The announcer appeared in the center screen, mouth moving. The footage of the hundred and fifth was done. The top screen went dark and a murky scene emerged, a jerky digital feed, distorted. A man was walking fast down a dark alley, a knapsack slung over his shoulder. The figure was lit for a moment in the edge of a security light, a peaceful aftermath to the historic videos, yet my heart thudded, stuttered once, and started again. I put a hand to my chest against the pain. It was Lucas, shadowed by a growth of beard, his deep-set eyes only dark holes until he lifted his head to reveal his face. My gut tightened. He was still beautiful. Far too beautiful.
We have a report that Lucas was attacked in an alley and dragged off, Bartholomew had said. Not a report. A security-camera video.
On the screen, boxes and a woodpile stood to one side, scooters and a tangle of bicycles half visible at the extremity of the circle of illumination. A shadow slithered in the dark, disjointed and stiff. A second shadow flitted, resolving into the shape of a man moving forward fast. A third shadow joined the rush and the two collided with Lucas. He went down to a knee and one hand.
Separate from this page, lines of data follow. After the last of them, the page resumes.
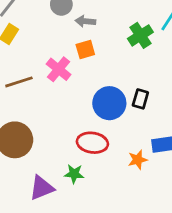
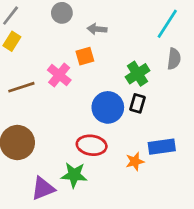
gray arrow: (85, 21) -> (97, 29), moved
green cross: (140, 35) -> (138, 74), moved
green star: (74, 174) -> (74, 175), size x1.4

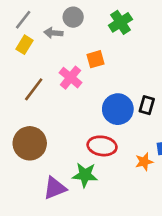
gray arrow: (97, 29) -> (53, 33), moved
green cross: (138, 74) -> (120, 22), moved
brown line: (21, 87) -> (34, 89), turned -35

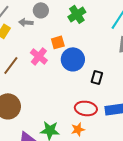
blue circle: (118, 109) -> (73, 59), moved
red ellipse: (102, 146) -> (86, 108), moved
orange star: (144, 162) -> (78, 129), moved

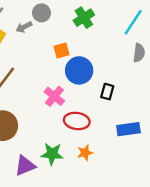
gray arrow: (26, 22) -> (24, 27), turned -32
pink cross: (39, 56) -> (54, 96), moved
red ellipse: (86, 108) -> (77, 121), moved

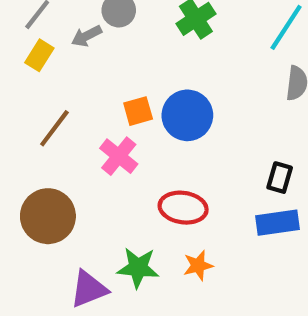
orange square: (61, 50) -> (138, 111), moved
black rectangle: (107, 92) -> (280, 178), moved
pink cross: (54, 96) -> (119, 156), moved

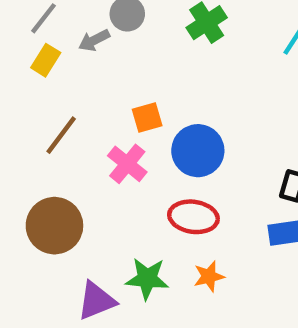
blue circle: (187, 115) -> (198, 151), moved

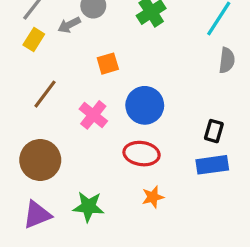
orange square: (147, 118) -> (108, 64), moved
green star: (147, 279) -> (88, 207), moved
purple triangle: (96, 301) -> (37, 215), moved

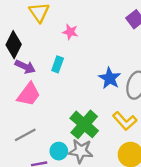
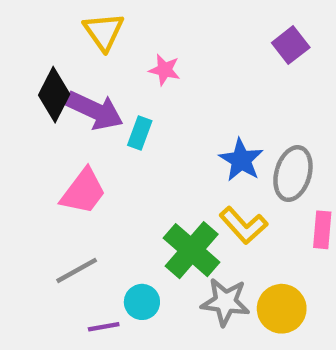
purple arrow: (25, 67) -> (95, 110), moved, size x1.4
yellow L-shape: (125, 121) -> (243, 225), moved
gray star: (81, 151) -> (225, 302), moved

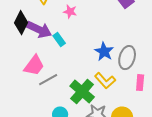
cyan rectangle: (140, 133) -> (59, 40), turned -56
gray line: (77, 270) -> (48, 80), moved

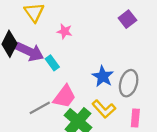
pink trapezoid: (34, 66) -> (65, 97), moved
pink rectangle: (140, 83) -> (135, 118), moved

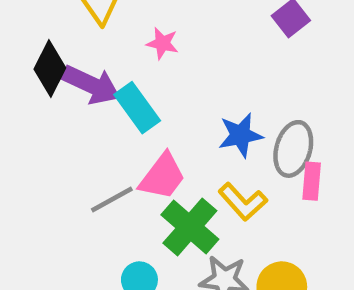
cyan rectangle: (52, 63) -> (137, 108), size x1.5
blue star: (103, 76) -> (240, 135), turned 30
pink rectangle: (135, 118) -> (312, 181), moved

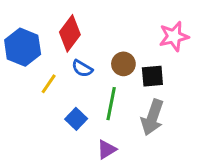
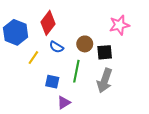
blue square: (76, 119) -> (52, 82), turned -32
purple triangle: (107, 149) -> (64, 103), moved

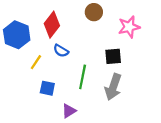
brown circle: (85, 44) -> (94, 12), moved
blue square: (52, 82) -> (47, 88), moved

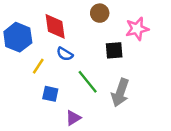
red diamond: (52, 25) -> (55, 26), turned -45
black square: (113, 56) -> (114, 50), moved
green line: (83, 77) -> (88, 82), turned -50

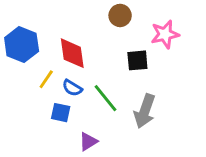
red diamond: (55, 26) -> (72, 53), moved
blue semicircle: (65, 54) -> (72, 88), moved

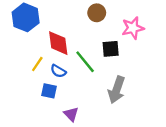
blue hexagon: (22, 44) -> (26, 17), moved
green line: (106, 98) -> (85, 62), moved
purple triangle: (88, 142) -> (71, 114), turned -42

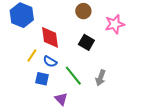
black square: (111, 49) -> (86, 42), moved, turned 35
green line: (85, 62) -> (73, 76), moved
gray arrow: (117, 90) -> (101, 78), size x0.7

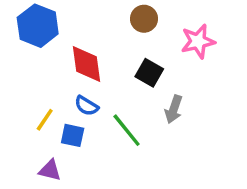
yellow line: (32, 56) -> (45, 120), moved
gray arrow: (101, 78) -> (174, 109), moved
purple triangle: (61, 99) -> (50, 170), moved, turned -32

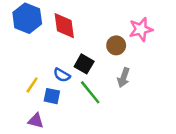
brown circle: (144, 19) -> (116, 45), moved
red diamond: (87, 64) -> (64, 26), moved
black square: (149, 73) -> (84, 64), moved

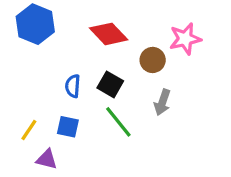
red diamond: (64, 26) -> (109, 34), moved, turned -36
blue semicircle: (62, 75) -> (73, 86), moved, turned 63
yellow line: (32, 85) -> (29, 130), moved

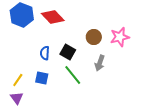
red diamond: (109, 34) -> (53, 17), moved
pink star: (185, 39) -> (120, 37), moved
purple triangle: (47, 159) -> (17, 98), moved, turned 40

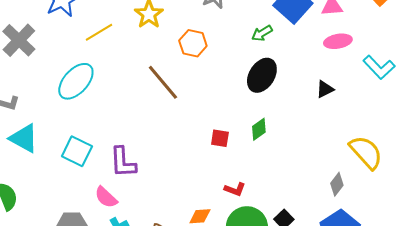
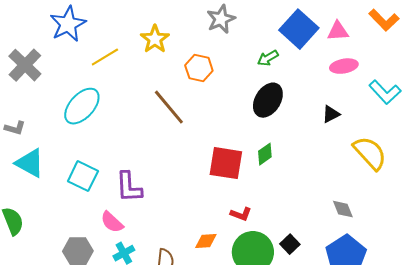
red square: (220, 138) -> (226, 163), size x1.8
yellow semicircle: (366, 152) -> (370, 153), moved
gray diamond: (337, 184) -> (343, 209), turned -60

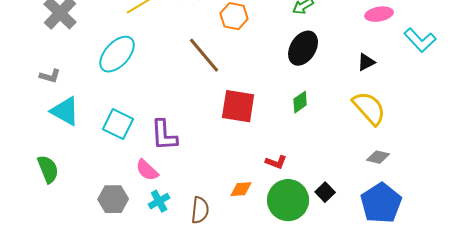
yellow semicircle: (370, 153) -> (369, 108), moved
red square: (226, 163) -> (238, 106), moved
gray diamond: (343, 209) -> (378, 157), turned -55

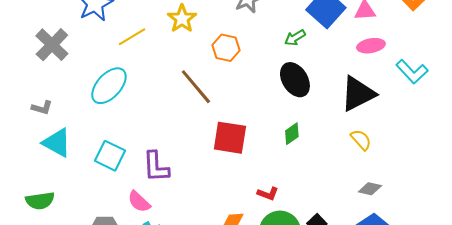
black ellipse: (303, 48) -> (295, 80), turned -64
black triangle: (366, 62) -> (358, 94), size x2.0
yellow semicircle: (369, 108) -> (361, 140), size x0.6
green semicircle: (48, 169) -> (40, 201), turned 104

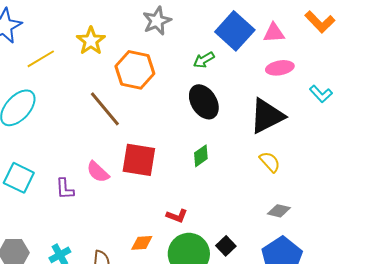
orange hexagon: (226, 48) -> (135, 70), size x1.4
cyan L-shape: (412, 72) -> (321, 94), size x0.7
purple L-shape: (156, 167) -> (65, 189), size x0.7
pink semicircle: (139, 202) -> (98, 172), moved

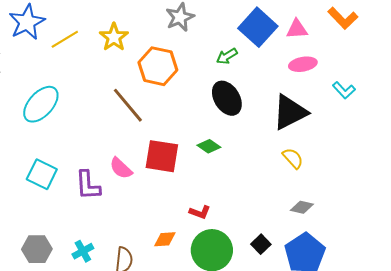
yellow line: (41, 59) -> (65, 39), moved
green diamond: (201, 156) -> (209, 146), moved, turned 70
purple L-shape: (65, 189) -> (88, 185), size x1.4
black square: (226, 246) -> (261, 244), moved

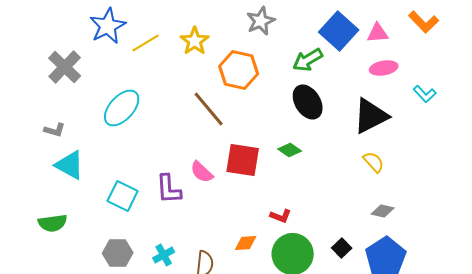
green arrow: (227, 56) -> (308, 60), size x1.4
cyan square: (42, 174) -> (123, 196), moved

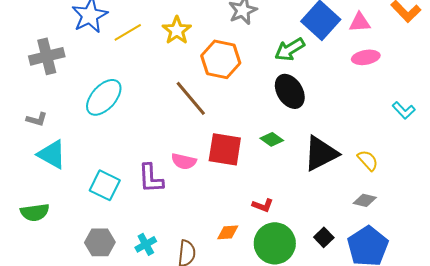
gray cross: (65, 67) -> (47, 56), turned 32
cyan L-shape: (425, 94) -> (404, 110), moved
black triangle: (371, 116) -> (321, 153), moved
yellow semicircle: (374, 162) -> (368, 160), moved
pink semicircle: (202, 172) -> (184, 161), turned -30

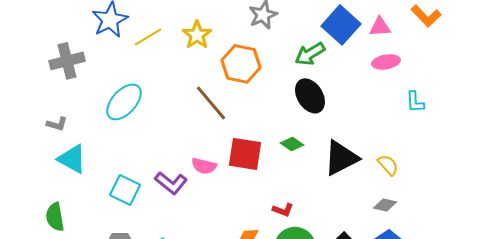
cyan L-shape: (404, 110) -> (415, 102), moved, turned 40
purple L-shape: (151, 178) -> (171, 183), turned -48
green semicircle: (35, 212) -> (55, 217), turned 88

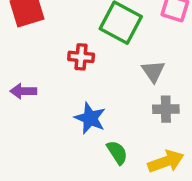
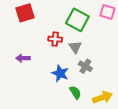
gray triangle: (153, 71) -> (75, 47), moved
gray cross: (166, 109) -> (85, 66), moved, turned 32

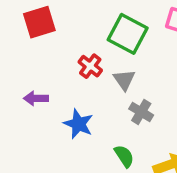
red cross: (55, 39) -> (90, 66), turned 32
blue star: (60, 73) -> (78, 124), moved

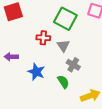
red cross: (90, 66) -> (43, 38), turned -32
green semicircle: (124, 156) -> (63, 82), moved

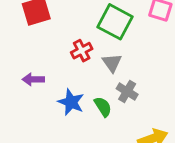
red cross: (43, 38) -> (82, 51), turned -32
green semicircle: (63, 82) -> (103, 107), moved

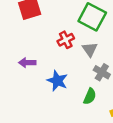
green semicircle: (103, 107) -> (90, 96), moved, turned 56

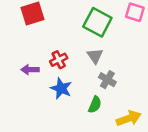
red cross: (66, 40) -> (59, 60), moved

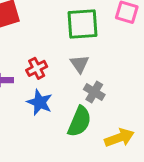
green square: (97, 22) -> (82, 24), turned -32
green semicircle: (95, 105) -> (79, 122), size x1.5

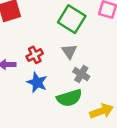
green square: (82, 24) -> (72, 19), turned 36
green semicircle: (79, 122) -> (69, 98), turned 50

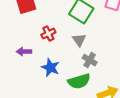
red cross: (35, 55) -> (48, 34), moved

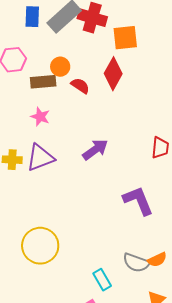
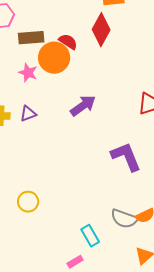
orange circle: (60, 67) -> (54, 58), moved, size x1.6
purple triangle: (40, 158) -> (28, 114), size x0.6
yellow circle: (40, 246) -> (28, 202), size x0.6

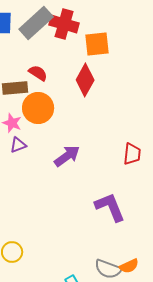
red semicircle: (68, 42) -> (38, 73), moved
purple triangle: (28, 114) -> (18, 145), moved

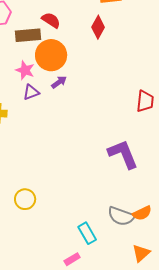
red diamond: (85, 80) -> (98, 27), size x0.7
purple arrow: (67, 156) -> (59, 82), moved, size x0.6

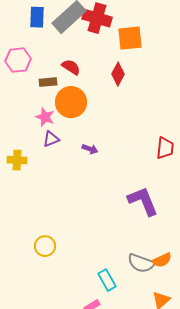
brown rectangle: (28, 35) -> (48, 82), size x0.7
purple arrow: (59, 82) -> (90, 149), moved, turned 56

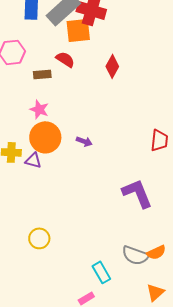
orange square: (130, 38) -> (78, 30), moved
orange circle: (71, 102) -> (45, 137), moved
purple triangle: (51, 139) -> (33, 160), moved, turned 36

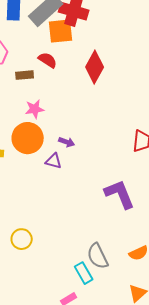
red diamond: (112, 66) -> (95, 67), size x1.4
pink star: (39, 109) -> (35, 109), moved, turned -30
purple triangle: (33, 160) -> (54, 161), moved
gray semicircle: (135, 255) -> (98, 256), moved, turned 44

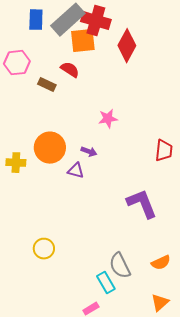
red diamond: (95, 67) -> (127, 46), moved
brown rectangle: (25, 75) -> (47, 85), turned 30
pink star: (35, 109) -> (108, 119), moved

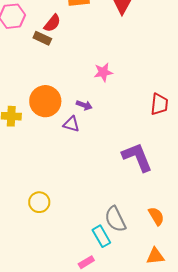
red semicircle: (70, 70) -> (52, 23), moved, turned 96
orange semicircle: (161, 263) -> (156, 216), turned -96
orange triangle: (160, 303) -> (155, 256), turned 36

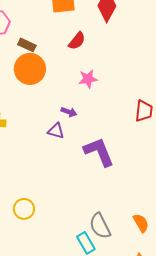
red semicircle: (52, 23) -> (77, 41), moved
orange circle: (45, 101) -> (30, 69), moved
purple L-shape: (137, 157) -> (99, 152), moved

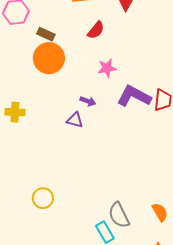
purple L-shape: (99, 152) -> (134, 96), moved, turned -40

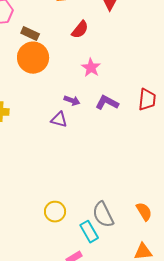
pink star: (107, 68) -> (91, 68), turned -30
purple L-shape: (134, 96) -> (107, 103), moved, size x0.7
yellow circle: (43, 198) -> (55, 212), moved

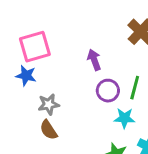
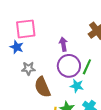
purple circle: (108, 91) -> (69, 66), size x1.5
brown semicircle: (49, 130) -> (42, 87), moved, size x1.5

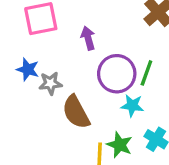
purple arrow: (63, 44) -> (88, 38), moved
blue star: (17, 47) -> (28, 69), moved

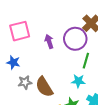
purple circle: (117, 74) -> (75, 39), moved
gray star: (50, 83) -> (25, 82), moved

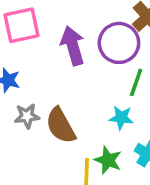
purple arrow: (49, 41) -> (73, 46), size x1.5

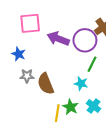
purple arrow: (73, 46) -> (58, 39), turned -60

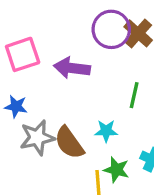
purple circle: (85, 40) -> (111, 29), moved
gray star: (27, 76) -> (37, 138), size x1.5
cyan star: (81, 83) -> (106, 131), moved

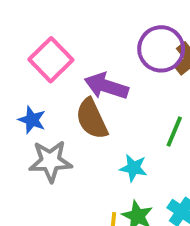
pink square: (23, 54) -> (51, 60), turned -36
brown semicircle: (69, 143) -> (92, 119), moved

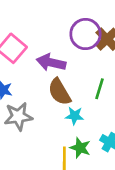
brown semicircle: (92, 119) -> (59, 92), moved

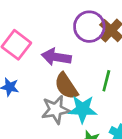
gray star: (18, 116) -> (56, 110), moved
cyan star: (74, 116) -> (83, 109), size x1.5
Arms reared back and slammed down, feet kicked viciously. Lucas fell, covering his head, shielding his face. Blows punched on the hazy screen, the silence adding to the horror as my mind waited for the sound of impacts, grunts, the echo of screams. There was only silence. The violence depicted in the anniversary video was far more bloody, but this was personal, intimate. Chills raced up the back of my neck. Lucas' face was covered in blood. I gripped my wrists, wishing I'd worn blades, feeling naked, vulnerable.
The body on the ground was dragged away, leaving the ruptured knapsack pushed to the side, its contents scattered. A smear marked the path the assailants took as they pulled him out of the camera's view. Blood. Lucas' blood.
Coffee was forgotten. Chills whispered down my arms, lifting the fine hairs. Horror danced along in the icy wake. Rupert raised the level of sound as the announcer spoke.
"This vicious attack is similar to those shown on television in Pre-Apocalyptic times, a memory of violence the human race has put behind us, unsuccessfully, as we see all too often. This assault reminds us once again that the final judgment has not taken place and evil still lives in the hearts of humans—" Rupert muted the sound again on his falsely pious voice.
"Violence we've put behind us?" Rupert mused. "There's a scene of a mob attacking a woman convicted of black magic in the lower screen. A mutilated body was found in the outskirts of Atlanta last week, a 'crime of passion, they're calling it. The disappearance of a mule train outside Knoxville, evidence of bloody conflict buried in the snow. Might be human, might be spawn. Drained bodies near Linville. Violence is everywhere." Rupert braced himself on the huntboard. "And the media caters to the propaganda of the Administration of the ArchSeraph in hiding it all." It was a dangerous sentiment, should a kirk elder overhear. But there was worry in Rupert's voice. I could smell a trace of fear on the air. "The cops came to the door last night," he added. "They think I had Lucas kidnapped and killed to get at his part of the inheritance."